(Given records Opens)

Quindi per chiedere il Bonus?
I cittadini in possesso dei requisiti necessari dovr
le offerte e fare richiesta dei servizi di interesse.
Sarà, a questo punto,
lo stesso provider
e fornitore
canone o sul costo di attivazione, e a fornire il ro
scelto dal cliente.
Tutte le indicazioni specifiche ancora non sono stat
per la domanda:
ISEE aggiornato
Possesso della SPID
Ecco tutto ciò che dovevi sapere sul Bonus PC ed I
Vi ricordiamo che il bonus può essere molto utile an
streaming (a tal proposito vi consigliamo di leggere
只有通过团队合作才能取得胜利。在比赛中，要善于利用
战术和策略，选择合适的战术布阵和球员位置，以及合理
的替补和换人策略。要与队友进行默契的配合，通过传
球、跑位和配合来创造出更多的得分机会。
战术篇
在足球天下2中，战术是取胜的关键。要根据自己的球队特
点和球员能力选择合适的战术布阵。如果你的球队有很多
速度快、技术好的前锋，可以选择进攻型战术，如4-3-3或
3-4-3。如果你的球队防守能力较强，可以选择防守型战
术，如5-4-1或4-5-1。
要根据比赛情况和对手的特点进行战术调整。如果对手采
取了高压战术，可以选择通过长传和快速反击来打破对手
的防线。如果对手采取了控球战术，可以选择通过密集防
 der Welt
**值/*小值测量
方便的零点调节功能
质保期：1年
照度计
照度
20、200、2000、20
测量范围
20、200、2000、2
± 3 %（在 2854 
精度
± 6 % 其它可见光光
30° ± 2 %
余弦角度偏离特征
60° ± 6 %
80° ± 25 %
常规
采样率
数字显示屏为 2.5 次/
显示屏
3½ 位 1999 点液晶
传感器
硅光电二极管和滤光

(Given records Closes)

▶ _Required work_
Without changing anything, quote the lines from the top of the data to the line that contains "ISEE aggiornato", including that line.

▶ _Answer box_
Quindi per chiedere il Bonus?
I cittadini in possesso dei requisiti necessari dovr
le offerte e fare richiesta dei servizi di interesse.
Sarà, a questo punto,
lo stesso provider
e fornitore
canone o sul costo di attivazione, e a fornire il ro
scelto dal cliente.
Tutte le indicazioni specifiche ancora non sono stat
per la domanda:
ISEE aggiornato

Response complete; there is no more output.